→ Stored data entries:
=====

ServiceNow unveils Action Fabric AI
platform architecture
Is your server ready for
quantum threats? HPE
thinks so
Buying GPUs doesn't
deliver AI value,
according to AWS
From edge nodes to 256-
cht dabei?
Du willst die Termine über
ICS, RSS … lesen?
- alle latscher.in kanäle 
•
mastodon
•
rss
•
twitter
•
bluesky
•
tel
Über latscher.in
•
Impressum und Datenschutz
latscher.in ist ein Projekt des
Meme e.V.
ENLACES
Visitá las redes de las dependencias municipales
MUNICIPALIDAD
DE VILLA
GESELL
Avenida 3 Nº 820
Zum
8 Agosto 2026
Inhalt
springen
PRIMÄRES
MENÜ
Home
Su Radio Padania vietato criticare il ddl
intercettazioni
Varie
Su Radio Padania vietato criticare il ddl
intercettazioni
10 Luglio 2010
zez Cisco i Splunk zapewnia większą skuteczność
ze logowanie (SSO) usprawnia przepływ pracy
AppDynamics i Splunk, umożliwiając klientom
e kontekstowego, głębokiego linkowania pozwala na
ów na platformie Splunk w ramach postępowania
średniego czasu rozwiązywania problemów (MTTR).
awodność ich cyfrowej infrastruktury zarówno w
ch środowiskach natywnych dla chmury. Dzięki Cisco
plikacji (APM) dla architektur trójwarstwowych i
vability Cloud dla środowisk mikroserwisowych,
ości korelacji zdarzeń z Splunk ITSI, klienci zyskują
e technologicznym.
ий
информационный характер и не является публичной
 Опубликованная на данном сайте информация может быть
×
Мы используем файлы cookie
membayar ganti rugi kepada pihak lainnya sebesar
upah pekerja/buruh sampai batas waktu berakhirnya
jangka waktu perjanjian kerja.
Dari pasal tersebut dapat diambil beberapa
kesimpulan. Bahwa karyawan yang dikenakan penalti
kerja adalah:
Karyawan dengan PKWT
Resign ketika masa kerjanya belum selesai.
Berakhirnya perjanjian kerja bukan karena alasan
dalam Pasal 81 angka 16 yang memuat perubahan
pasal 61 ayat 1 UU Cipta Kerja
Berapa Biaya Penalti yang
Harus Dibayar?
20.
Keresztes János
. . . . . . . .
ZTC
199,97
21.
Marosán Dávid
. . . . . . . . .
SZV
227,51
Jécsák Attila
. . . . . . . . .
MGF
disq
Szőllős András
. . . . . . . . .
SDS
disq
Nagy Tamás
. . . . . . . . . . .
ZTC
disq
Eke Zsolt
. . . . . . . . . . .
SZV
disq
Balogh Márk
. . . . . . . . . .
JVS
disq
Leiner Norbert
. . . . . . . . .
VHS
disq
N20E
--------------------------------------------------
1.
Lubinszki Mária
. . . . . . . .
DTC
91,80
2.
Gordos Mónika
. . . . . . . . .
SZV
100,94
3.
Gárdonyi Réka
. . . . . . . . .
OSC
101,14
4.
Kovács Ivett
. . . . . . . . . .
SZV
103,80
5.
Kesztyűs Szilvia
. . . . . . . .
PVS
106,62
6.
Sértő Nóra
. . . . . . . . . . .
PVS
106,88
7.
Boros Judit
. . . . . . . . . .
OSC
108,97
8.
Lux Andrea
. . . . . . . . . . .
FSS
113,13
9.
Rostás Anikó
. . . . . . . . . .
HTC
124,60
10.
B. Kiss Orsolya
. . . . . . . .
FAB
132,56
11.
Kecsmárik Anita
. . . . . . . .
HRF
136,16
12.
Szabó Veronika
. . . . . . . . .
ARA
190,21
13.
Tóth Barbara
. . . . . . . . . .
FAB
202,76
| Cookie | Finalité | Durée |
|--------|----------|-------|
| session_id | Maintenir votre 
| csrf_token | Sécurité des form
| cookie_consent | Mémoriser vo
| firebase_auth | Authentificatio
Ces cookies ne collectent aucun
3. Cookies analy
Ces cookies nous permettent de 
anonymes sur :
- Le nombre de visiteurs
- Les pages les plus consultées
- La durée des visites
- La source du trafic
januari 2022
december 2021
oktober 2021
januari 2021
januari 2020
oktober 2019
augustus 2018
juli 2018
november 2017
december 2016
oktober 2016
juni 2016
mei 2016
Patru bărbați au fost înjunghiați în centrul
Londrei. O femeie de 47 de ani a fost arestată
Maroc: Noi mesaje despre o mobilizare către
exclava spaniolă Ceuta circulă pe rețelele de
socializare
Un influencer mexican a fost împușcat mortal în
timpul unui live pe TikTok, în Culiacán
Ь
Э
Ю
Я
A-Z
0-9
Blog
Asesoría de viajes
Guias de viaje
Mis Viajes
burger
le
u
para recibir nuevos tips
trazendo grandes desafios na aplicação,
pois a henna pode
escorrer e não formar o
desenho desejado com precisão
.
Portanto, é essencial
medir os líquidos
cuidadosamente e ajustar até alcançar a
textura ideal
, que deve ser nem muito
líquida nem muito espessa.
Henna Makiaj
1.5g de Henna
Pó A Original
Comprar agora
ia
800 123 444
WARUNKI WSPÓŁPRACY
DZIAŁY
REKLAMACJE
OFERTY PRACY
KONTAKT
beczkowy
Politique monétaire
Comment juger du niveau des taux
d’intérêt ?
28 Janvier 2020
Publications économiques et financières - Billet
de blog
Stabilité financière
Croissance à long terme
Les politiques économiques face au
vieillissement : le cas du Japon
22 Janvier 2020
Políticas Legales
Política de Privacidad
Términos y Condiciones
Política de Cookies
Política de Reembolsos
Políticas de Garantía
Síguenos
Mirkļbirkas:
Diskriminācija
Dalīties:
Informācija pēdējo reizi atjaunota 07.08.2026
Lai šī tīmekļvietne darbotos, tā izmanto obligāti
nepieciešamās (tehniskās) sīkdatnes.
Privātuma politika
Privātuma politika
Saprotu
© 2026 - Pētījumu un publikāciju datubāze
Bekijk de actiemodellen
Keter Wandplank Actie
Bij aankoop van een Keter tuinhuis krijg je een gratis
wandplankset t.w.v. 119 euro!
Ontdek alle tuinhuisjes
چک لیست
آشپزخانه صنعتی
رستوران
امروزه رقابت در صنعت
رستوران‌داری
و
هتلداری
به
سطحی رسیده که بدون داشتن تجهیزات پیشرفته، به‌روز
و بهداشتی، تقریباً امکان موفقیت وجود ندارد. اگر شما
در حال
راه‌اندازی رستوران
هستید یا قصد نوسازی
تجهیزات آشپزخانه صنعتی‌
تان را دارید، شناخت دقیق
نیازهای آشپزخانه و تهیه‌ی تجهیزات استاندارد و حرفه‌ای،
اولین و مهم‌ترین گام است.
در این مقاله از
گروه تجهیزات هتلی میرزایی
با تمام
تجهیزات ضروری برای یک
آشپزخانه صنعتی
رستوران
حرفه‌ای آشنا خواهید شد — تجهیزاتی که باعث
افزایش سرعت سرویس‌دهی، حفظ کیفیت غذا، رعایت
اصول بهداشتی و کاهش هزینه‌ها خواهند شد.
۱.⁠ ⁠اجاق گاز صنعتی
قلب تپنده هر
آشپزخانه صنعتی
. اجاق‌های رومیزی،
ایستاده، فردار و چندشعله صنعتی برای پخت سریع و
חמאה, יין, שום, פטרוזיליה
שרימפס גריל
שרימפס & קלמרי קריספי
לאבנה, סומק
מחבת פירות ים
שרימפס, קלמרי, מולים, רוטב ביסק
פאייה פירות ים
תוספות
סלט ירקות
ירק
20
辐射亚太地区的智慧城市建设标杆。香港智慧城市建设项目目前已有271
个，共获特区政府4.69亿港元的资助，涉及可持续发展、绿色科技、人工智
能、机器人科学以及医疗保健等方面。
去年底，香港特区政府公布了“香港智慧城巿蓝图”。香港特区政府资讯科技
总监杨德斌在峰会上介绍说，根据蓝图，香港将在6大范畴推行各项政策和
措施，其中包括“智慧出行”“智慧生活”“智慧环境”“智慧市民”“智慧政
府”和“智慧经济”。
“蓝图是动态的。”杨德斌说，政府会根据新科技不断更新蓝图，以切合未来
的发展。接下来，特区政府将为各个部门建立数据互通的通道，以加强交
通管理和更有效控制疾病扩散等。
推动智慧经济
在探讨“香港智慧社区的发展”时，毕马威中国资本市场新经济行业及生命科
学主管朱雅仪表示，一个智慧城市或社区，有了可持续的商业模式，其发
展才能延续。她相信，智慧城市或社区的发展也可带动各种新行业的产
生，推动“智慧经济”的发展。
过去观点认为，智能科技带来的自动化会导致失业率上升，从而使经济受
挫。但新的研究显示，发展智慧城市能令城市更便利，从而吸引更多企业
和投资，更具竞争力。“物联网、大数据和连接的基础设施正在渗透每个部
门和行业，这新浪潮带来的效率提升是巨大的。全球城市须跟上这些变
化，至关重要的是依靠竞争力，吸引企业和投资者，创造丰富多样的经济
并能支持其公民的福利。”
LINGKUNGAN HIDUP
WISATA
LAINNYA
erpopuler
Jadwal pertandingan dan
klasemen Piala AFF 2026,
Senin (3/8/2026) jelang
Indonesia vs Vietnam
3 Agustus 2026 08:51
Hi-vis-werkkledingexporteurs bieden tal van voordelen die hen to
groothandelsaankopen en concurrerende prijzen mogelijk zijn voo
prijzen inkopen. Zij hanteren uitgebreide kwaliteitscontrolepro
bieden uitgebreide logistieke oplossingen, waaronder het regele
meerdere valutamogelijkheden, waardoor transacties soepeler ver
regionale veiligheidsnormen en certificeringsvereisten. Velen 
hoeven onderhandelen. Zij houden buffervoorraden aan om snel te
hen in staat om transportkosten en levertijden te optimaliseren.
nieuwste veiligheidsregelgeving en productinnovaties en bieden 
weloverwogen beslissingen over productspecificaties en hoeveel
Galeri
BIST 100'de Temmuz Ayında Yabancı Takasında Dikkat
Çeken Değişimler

=====

→ What needs to be done: Each line above from the one with "Un influencer mexican" up to and including the one with "escorrer e não formar o" must be set down exactly, and no line outside that span may appear.

→ Expected answer:
Un influencer mexican a fost împușcat mortal în
timpul unui live pe TikTok, în Culiacán
Ь
Э
Ю
Я
A-Z
0-9
Blog
Asesoría de viajes
Guias de viaje
Mis Viajes
burger
le
u
para recibir nuevos tips
trazendo grandes desafios na aplicação,
pois a henna pode
escorrer e não formar o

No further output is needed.